The purpose of this analysis is to test whether measurements of height, canopy length, canopy width, and number of green leaves can be used to classify whether an unknown plant is a member of S. repens or S. etonia. I used binary logistic regression to create the classification model.
My analytical process went as follows:
Obtain and tidy data
Explore and visualize data
Compare two binary logistic regression models
Define the two model formulas
Use ten-fold cross validation to fit the models
Compare the predictive performance of the two models
Train selected model
Present classification results
Generate species predictions based on best model
Calculate the number of correct and incorrect predictions for each species
Calculate the percent of correct predictions for each species
See the corresponding sections in this analysis for more detailed descriptions of the steps involved in this analysis.
Data source: Abrahamson, W.G. 2019. Survival, growth and biomass estimates of two dominant palmetto species of south-central Florida from 1981 - 2017, ongoing at 5-year intervals ver 1. Environmental Data Initiative. https://doi.org/10.6073/pasta/f2f96ec76fbbd4b9db431c79a770c4d5
I removed unnecessary columns and assigned factor levels to my two species ID numbers.

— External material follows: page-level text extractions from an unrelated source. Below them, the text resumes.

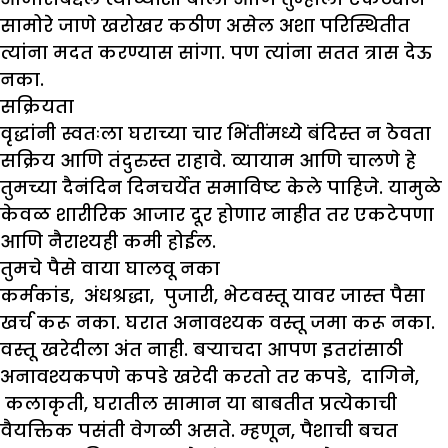
सामोरे जाणे खरोखर कठीण असेल अशा परिस्थितीत
त्यांना मदत करण्यास सांगा. पण त्यांना सतत त्रास देऊ
नका.
सक्रियता
वृद्धांनी स्वतःला घराच्या चार भिंतींमध्ये बंदिस्त न ठेवता
सक्रिय आणि तंदुरुस्त राहावे. व्यायाम आणि चालणे हे
तुमच्या दैनंदिन दिनचर्येत समाविष्ट केले पाहिजे. यामुळे
केवळ शारीरिक आजार दूर होणार नाहीत तर एकटेपणा
आणि नैराश्यही कमी होईल.
तुमचे पैसे वाया घालवू नका
कर्मकांड, अंधश्रद्धा, पुजारी, भेटवस्तू यावर जास्त पैसा
खर्च करू नका. घरात अनावश्यक वस्तू जमा करू नका.
वस्तू खरेदीला अंत नाही. बऱ्याचदा आपण इतरांसाठी
अनावश्यकपणे कपडे खरेदी करतो तर कपडे, दागिने,
कलाकृती, घरातील सामान या बाबतीत प्रत्येकाची
वैयक्तिक पसंती वेगळी असते. म्हणून, पैशाची बचत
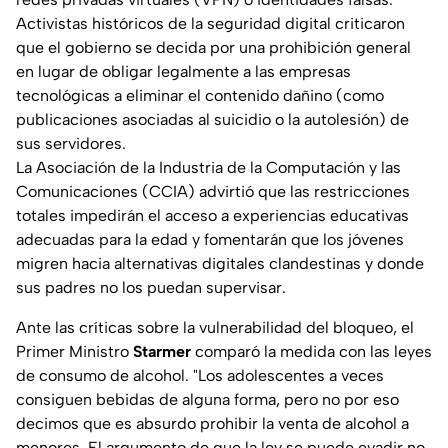
Activistas históricos de la seguridad digital criticaron
que el gobierno se decida por una prohibición general
en lugar de obligar legalmente a las empresas
tecnológicas a eliminar el contenido dañino (como
publicaciones asociadas al suicidio o la autolesión) de
sus servidores.
La Asociación de la Industria de la Computación y las
Comunicaciones (CCIA) advirtió que las restricciones
totales impedirán el acceso a experiencias educativas
adecuadas para la edad y fomentarán que los jóvenes
migren hacia alternativas digitales clandestinas y donde
sus padres no los puedan supervisar.
Ante las críticas sobre la vulnerabilidad del bloqueo, el
Primer Ministro
Starmer
comparó la medida con las leyes
de consumo de alcohol. "Los adolescentes a veces
consiguen bebidas de alguna forma, pero no por eso
decimos que es absurdo prohibir la venta de alcohol a
menores. El argumento de que la ley se puede evadir no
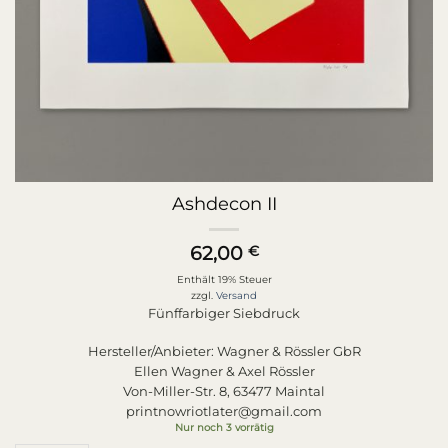
Ashdecon II
62,00
€
Enthält 19% Steuer
zzgl.
Versand
Fünffarbiger Siebdruck
Hersteller/Anbieter:
Wagner & Rössler GbR
Ellen Wagner & Axel Rössler
Von-Miller-Str. 8, 63477 Maintal
printnowriotlater@gmail.com
Nur noch 3 vorrätig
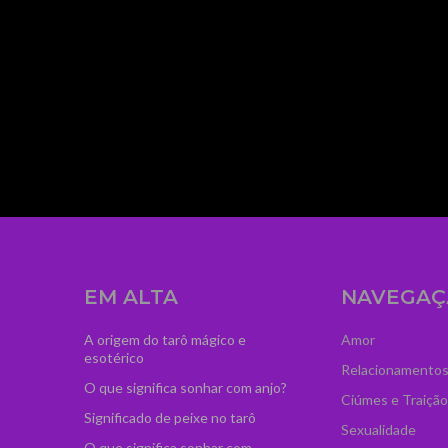
mage_width="300"
dCI6IjM2IiwibGFuZHNjYXBlIjoiNTAifQ=="
zcGFuJTIwY2xhc3MlM0QlMjJ0ZC1sb2dvLXByby
iOiIwIn0="
ydHJhaXQiOiIwLjUifQ=="
ss="td-medicine-pro-
agline_color="#ffffff"
EM ALTA
NAVEGAÇ
A origem do tarô mágico e
Amor
esotérico
Relacionamento
O que significa sonhar com anjo?
Ciúmes e Traição
Significado de peixe no tarô
Sexualidade
O que significa sonhar com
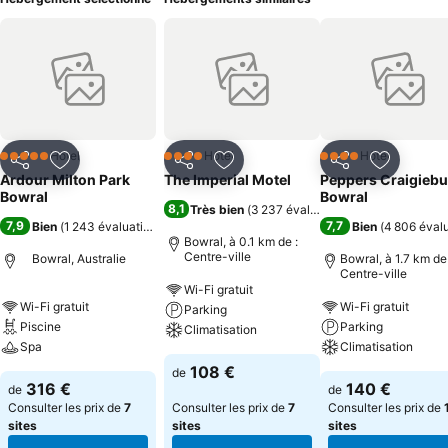
Hôtel
Hôtel
Hôtel
5 Étoiles
4 Étoiles
4 Étoiles
Partager
Ajouter à mes favoris
Partager
Ajouter à mes favoris
Partager
Ajouter à
Ardour Milton Park
The Imperial Motel
Peppers Craigiebu
Bowral
Bowral
8,1
Très bien
(
3 237 évaluations
)
7,9
7,7
Bien
(
1 243 évaluations
)
Bien
(
4 806 éval
Bowral, à 0.1 km de :
Centre-ville
Bowral, Australie
Bowral, à 1.7 km de 
Centre-ville
Wi-Fi gratuit
Wi-Fi gratuit
Wi-Fi gratuit
Parking
Piscine
Parking
Climatisation
Spa
Climatisation
108 €
de
316 €
140 €
de
de
Consulter les prix de
7
Consulter les prix de
7
Consulter les prix de
sites
sites
sites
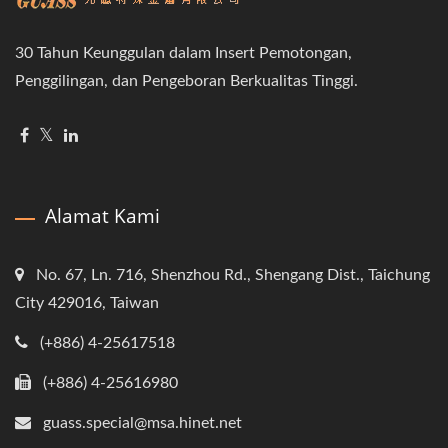
30 Tahun Keunggulan dalam Insert Pemotongan,
Penggilingan, dan Pengeboran Berkualitas Tinggi.
Alamat Kami
No. 67, Ln. 716, Shenzhou Rd., Shengang Dist., Taichung
City 429016, Taiwan
(+886) 4-25617518
(+886) 4-25616980
guass.special@msa.hinet.net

Species 1 = S. repens and Species 2 = S. etonia
I am interested in whether height, width, length, and number of green leaves are good variables to use to differentiate between my two species. To be good predictors, there should be notable differences in these values between the species. I decided to explore these four variables using boxplots.
height_plot <- ggplot(data = p_clean) +
geom_boxplot(aes(x = as_factor(species), y = height), fill = "olivedrab3", color = "olivedrab") +
scale_x_discrete(labels = c("1" = "S. repens", "2" = "S. etonia")) +
labs(x = "", y = "Height (cm)") +
theme_minimal() +
theme(axis.text.x = element_text(face = "italic"))
width_plot <- ggplot(data = p_clean) +
geom_boxplot(aes(x = as_factor(species), y = width), fill = "olivedrab3", color = "olivedrab") +
scale_x_discrete(labels = c("1" = "S. repens", "2" = "S. etonia")) +
labs(x = "", y = "Width (cm)") +
theme_minimal() +
theme(axis.text.x = element_text(face = "italic"))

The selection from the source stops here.